Мы долго втаскивали сани с их ценным грузом по Лелиной лестнице. Не так-то просто это было, но мы взяли и эту высоту. Я очень устал — и потому, что все время был голоден, и потому, что отвык от всякой работы. Последние две недели тех, кто нес в БАО караульную службу, почти не посылали в другие наряды, только изредка направляли на огнесклад. Там, в длинном и узком бараке, похожем снаружи на вагон дальнего следования, мы усаживались за длинный стол и вставляли в ленты крупнокалиберные патроны для ШКАСов — самолетных пулеметов. Если патрон плохо лез в ленту, по нему постукивали деревянным молотком — вот и вся работа.
Через переднюю мы протащили санки прямо в гостиную. Она стала теперь очень просторной и пустой, вроде жилплощади дяди Личности. Громоздкого буфета, на дверцах которого красовались резные яблоки и виноград, уже не было, и обоих книжных шкафов тоже не стало: все это сожгли. Остался диван, на нем в беспорядке лежали кое-какие уцелевшие книги. Там, где прежде стояли шкафы и буфет, видны были большие прямоугольники невыгоревших обоев; оказывается, когда-то комната была оклеена синими, а вовсе не голубыми обоями. Недорисованные холсты Любови Алексеевны висели на прежних местах, ничего им не сделалось. Одно окно было забито фанерой, в другом стекла уцелели. В гостиной стоял мороз.

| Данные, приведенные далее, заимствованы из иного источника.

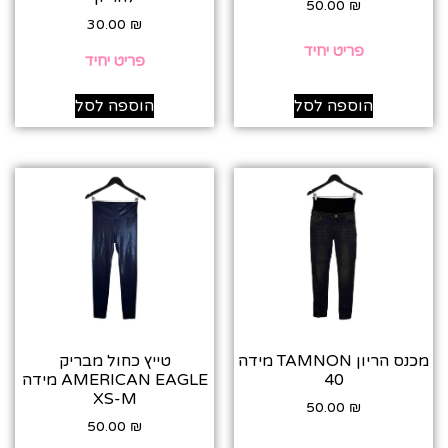
50.00
₪
30.00
₪
פריט יחיד
פריט יחיד
הוספה לסל
הוספה לסל
מכנס הריון TAMNON מידה
טייץ כחול מבריק
40
AMERICAN EAGLE מידה
XS-M
50.00
₪
50.00
₪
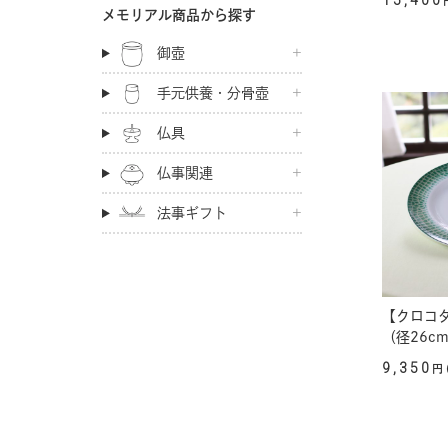
15,400
メモリアル商品から探す
御壺
手元供養・分骨壺
仏具
仏事関連
法事ギフト
【クロコ
（径26c
9,350
円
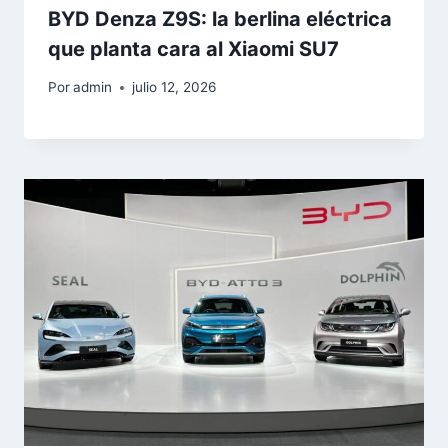
BYD Denza Z9S: la berlina eléctrica
que planta cara al Xiaomi SU7
Por
admin
julio 12, 2026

— Идем в нашу двухместную каюту, — сказала Леля, зажигая огарок свечи. — Мы там теперь обе живем. Это тетя Люба так мою комнату окрестила.

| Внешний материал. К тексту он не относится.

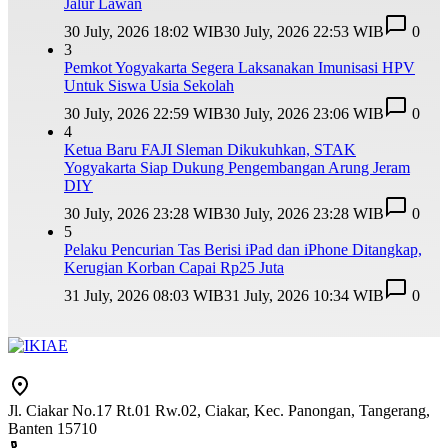
Jalur Lawan
30 July, 2026 18:02 WIB
30 July, 2026 22:53 WIB
0
3
Pemkot Yogyakarta Segera Laksanakan Imunisasi HPV
Untuk Siswa Usia Sekolah
30 July, 2026 22:59 WIB
30 July, 2026 23:06 WIB
0
4
Ketua Baru FAJI Sleman Dikukuhkan, STAK
Yogyakarta Siap Dukung Pengembangan Arung Jeram
DIY
30 July, 2026 23:28 WIB
30 July, 2026 23:28 WIB
0
5
Pelaku Pencurian Tas Berisi iPad dan iPhone Ditangkap,
Kerugian Korban Capai Rp25 Juta
31 July, 2026 08:03 WIB
31 July, 2026 10:34 WIB
0
Jl. Ciakar No.17 Rt.01 Rw.02, Ciakar, Kec. Panongan, Tangerang,
Banten 15710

Дверь Лелиной комнатки была обита клеенкой, где в синих квадратах паслись гуси и вертелись ветряные мельницы; прежде эта клеенка лежала на столе. Окно было забито потертым красным ковром. Комнатка стала очень тесной из-за второй кровати и еще из-за того, что посредине на кухонном столе стояла железная печурка. Она важно покоилась на шести коротеньких ножках, опиравшихся на кирпичи. Круглая железная труба, подвешенная на проволочках, тянулась к отверстию, прорубленному в рубашке печи. С закопченного потолка свисали черные мохнатые паутинки. Они колыхались, как водоросли тихой лесной реки. В комнатке было тепло.